Small Idaho Wildfire Destroys Six Homes

"How do you even clean up something like this?" 70-year-old June Jeffery asked Tuesday as she surveyed acres of blackened grass, burned-out shells of cars and smoking piles of twisted rubble where homes once stood.

Jeffery's Contrail Avenue house was spared, but everything she owned behind it was destroyed by fire Monday night, including a coop with 42 chickens.

"What do you do? It's all gone," she said. "We lost all our chickens. My son lost all his tools that were in the shed. We lost a trailer. My garden is all I have left. Look. It's untouched."

The rural neighborhood off Airbase Road southwest of town was a blackened moonscape Tuesday after a fire driven by winds of 48 mph raced through Monday night. Eleven structures were destroyed, including four mobile homes and two conventional homes.

No one was killed or injured, fire officials said.

But it was close.

'NOTHING LEFT'

Two doors down from Jeffery's house, Clyde Charbonneau sighed as he pulled a melted piece of plastic off what remained of his Oldsmobile Achieva. To his right was what had been his mobile home, now a still-smoking pile of debris.

To his left were skeletons of three other cars he'd been working on and a shop that had become a pile of melted plastic and metal.

"There is nothing left," he said.

About 1,000 feet away, on his 8 acres of blackened land, firefighters sprayed water on what was left of another trailer in which he'd stored almost 9,000 books.

Charbonneau was fixing dinner Monday evening when he saw smoke. He and roommate Jes Calkin grabbed their two pit bull mixes and a Chihuahua and got out.

"Clyde was yelling for me when we got outside, because the smoke was so thick he couldn't see at first," said Calkin. (The fire) just got on us so fast. But we all got out."

Calkin said she lost several Ibanez guitars and $300 in cash she was going to use to fix her car. "I guess I don't have to worry about that now," she said, pointing to a husk of metal.

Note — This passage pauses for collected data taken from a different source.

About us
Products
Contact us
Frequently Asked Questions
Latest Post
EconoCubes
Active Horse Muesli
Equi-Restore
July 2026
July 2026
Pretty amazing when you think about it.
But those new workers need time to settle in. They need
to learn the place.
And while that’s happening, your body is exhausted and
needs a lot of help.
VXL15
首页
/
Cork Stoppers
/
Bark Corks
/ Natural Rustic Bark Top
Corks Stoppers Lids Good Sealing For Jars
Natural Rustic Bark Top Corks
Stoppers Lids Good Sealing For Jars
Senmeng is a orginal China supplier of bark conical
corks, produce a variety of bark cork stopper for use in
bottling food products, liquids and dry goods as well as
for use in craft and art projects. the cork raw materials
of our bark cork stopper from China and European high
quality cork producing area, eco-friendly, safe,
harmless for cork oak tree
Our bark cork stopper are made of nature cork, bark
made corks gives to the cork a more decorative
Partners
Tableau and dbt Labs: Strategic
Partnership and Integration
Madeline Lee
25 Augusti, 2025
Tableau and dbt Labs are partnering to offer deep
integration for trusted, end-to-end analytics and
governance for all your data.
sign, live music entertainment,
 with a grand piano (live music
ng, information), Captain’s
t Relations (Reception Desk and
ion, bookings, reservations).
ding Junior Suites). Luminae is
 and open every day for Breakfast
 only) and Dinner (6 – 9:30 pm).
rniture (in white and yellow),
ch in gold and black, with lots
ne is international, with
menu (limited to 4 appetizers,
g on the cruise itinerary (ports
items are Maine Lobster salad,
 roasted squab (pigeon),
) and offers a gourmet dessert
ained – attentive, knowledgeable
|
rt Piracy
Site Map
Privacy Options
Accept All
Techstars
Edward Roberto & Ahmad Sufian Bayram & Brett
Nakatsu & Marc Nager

"I can't look at it like it's the worst thing that ever happened, because that would be if anything happened to him," Calkin said, indicating Charbonneau. "This is just stuff. I almost feel liberated. It's a chance to start all over. That's what you have to tell yourself. That's what I am telling myself right now."

Jeffery said she was watching TV in bed around 7:30 p.m. when she heard her next-door neighbor banging on the door.

"She said there was a fire coming and we had to get out," she said.

Jeffery's neighbor lost her mobile home, a trailer and everything else on her property, said family friend David Bean. He described the damage to the property owner via cellphone Tuesday.

CAUSE UNKNOWN

Fire officials say they know the fire started several dozen feet off Airbase Road behind an abandoned home and a shop -- which had electricity -- but may never know exactly the cause, Mountain Home Fire Chief Alan Bermensolo said. The fire ignited the two buildings and winds sent the flames into the rest of the neighborhood, Bermensolo said.

The fire was reported about 7:30 p.m. Monday. Elmore County sheriff's deputies and Mountain Home and Idaho State police worked to evacuate people from about 25 homes while fire crews from Mountain Home and the BLM worked on the flames.

It took crews about 90 minutes to put out the flames.

"When the fire started, the wind was blowing so fast that it just took it right through," Elmore County Sheriff Rick Layher told the Statesman Monday night. "There wasn't much time to get much done at all.

"We were worried a lot more houses were going to burn. The fire department and BLM really got on it and knocked things down. They did an awesome job."

Fire crews spent much of Tuesday afternoon walking the 150 acres of ashen ground watering down hot spots, especially in the still-smoldering wreckage of the buildings, before wrapping up at 5:45 p.m.